Even in death, "Superman" star Christopher Reeve (search) is promoting human embryonic stem cell research.

The paralyzed actor stars in a new TV commercial in support of a California ballot measure that would devote $3 billion to stem cell experiments. The 30-second spot was filmed about a week before Reeve died of an infection Oct. 10.

"Stem cells have already cured paralysis in animals," Reeve says, referring to work with paralyzed rats that were made to walk again after being injected with stem cells at the University of California at Irvine. "Stem cells are the future of medicine. Please support Proposition 71 (search) and stand up for those who can't."

The spot was to begin airing statewide on Friday, the day after Reeve's widow endorsed John Kerry (search) for president.

The actor was paralyzed from the neck down in a 1995 horse riding accident.
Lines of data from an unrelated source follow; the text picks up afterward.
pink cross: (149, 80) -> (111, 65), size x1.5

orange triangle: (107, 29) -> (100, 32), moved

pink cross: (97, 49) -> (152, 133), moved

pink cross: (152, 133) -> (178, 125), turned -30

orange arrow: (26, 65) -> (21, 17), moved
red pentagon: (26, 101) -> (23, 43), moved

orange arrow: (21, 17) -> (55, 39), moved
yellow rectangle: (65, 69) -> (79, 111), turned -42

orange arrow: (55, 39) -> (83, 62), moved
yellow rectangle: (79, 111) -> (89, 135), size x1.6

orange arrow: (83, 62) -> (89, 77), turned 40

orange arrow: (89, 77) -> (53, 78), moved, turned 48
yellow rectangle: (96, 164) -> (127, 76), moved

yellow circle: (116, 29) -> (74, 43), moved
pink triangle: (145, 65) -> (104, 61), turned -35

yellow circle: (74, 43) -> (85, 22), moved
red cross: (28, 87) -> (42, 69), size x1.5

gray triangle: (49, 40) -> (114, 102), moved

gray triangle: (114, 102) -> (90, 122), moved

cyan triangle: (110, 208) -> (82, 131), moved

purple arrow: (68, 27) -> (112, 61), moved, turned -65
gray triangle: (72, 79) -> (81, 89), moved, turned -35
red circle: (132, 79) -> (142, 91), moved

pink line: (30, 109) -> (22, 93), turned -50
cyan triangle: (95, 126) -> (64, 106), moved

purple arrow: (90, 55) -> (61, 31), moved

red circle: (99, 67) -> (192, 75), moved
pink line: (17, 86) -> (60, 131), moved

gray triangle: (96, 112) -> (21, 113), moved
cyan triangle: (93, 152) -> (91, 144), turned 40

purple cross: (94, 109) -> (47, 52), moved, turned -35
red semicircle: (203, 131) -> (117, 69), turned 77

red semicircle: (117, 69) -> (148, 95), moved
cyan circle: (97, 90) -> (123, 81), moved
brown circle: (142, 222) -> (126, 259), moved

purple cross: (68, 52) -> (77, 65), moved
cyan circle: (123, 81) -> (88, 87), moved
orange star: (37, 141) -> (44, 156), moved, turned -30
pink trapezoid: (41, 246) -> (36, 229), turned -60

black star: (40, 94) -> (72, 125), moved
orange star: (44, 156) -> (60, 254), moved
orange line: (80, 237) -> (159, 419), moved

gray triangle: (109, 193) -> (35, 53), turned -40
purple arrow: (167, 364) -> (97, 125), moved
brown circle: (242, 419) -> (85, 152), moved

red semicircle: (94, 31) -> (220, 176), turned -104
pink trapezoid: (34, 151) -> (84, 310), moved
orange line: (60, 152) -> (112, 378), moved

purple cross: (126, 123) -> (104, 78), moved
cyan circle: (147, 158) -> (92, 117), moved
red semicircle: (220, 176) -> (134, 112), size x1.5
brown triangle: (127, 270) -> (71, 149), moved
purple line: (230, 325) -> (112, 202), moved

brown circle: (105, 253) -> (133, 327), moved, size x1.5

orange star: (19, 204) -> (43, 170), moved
"His family and his foundation wanted the people of California to see this recently recorded message," said Kathy Lewis, chief executive of the Christopher Reeve Paralysis Foundation.

Opponents of the Nov. 2 ballot measure decried the ad.
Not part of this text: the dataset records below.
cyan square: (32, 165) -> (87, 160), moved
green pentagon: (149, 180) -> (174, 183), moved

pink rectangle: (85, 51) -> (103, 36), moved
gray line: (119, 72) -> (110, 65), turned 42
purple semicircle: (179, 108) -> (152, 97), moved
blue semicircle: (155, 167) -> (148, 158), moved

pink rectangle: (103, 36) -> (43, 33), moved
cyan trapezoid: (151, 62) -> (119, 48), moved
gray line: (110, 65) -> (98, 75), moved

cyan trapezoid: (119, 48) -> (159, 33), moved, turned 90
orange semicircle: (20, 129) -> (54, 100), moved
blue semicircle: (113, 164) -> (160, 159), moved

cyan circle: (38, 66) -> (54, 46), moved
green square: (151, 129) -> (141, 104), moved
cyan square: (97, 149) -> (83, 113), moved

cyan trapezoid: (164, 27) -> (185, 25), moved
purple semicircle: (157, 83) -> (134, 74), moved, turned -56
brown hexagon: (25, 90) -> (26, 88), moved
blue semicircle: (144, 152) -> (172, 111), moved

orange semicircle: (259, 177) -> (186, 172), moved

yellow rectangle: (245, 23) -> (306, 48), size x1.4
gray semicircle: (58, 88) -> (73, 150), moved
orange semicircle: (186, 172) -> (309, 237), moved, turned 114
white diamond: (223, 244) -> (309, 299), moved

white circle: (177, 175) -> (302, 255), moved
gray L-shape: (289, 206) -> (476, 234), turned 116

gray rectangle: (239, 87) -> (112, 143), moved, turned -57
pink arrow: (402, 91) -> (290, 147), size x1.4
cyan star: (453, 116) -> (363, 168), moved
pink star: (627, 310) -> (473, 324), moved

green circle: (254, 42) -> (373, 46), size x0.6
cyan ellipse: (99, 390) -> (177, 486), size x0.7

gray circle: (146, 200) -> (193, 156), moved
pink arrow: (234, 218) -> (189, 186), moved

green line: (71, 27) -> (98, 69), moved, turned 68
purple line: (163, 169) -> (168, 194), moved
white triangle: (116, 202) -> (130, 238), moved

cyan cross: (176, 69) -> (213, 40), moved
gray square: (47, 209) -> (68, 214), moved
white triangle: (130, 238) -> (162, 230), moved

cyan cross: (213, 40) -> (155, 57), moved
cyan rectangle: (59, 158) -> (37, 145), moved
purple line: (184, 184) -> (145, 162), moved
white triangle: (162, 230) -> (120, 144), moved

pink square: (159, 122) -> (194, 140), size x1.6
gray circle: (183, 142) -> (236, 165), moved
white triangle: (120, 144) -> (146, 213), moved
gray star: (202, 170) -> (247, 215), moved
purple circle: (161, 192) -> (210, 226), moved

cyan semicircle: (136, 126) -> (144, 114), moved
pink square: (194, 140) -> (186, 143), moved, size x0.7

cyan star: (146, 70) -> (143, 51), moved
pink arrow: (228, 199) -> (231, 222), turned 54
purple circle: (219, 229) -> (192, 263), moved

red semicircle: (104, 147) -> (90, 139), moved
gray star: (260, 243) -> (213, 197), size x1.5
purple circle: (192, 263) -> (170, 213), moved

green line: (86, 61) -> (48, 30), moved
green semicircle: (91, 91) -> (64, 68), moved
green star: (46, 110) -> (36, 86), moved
"I think it's pretty pathetic that we are playing on the fears of those who are sick," said Jennifer Lahl, executive director of the Bay Area Center for Bioethics and Culture. "This is playing on fears that help is on the way, that cures are around the corner."

Kerry and President Bush are battling over the ethics of human embryonic stem cell research, which requires the destruction of days-old embryos. Many conservatives who believe life begins at conception oppose such research.

Bush has restricted federally funded research to about $25 million last year.

Republican Gov. Arnold Schwarzenegger broke party ranks last week and endorsed the ballot measure.

A Public Policy Institute of California poll released Thursday found that 50 percent of likely voters support the measure, with 39 percent opposed and 11 percent undecided. The poll had a margin of error of plus or minus three percentage points.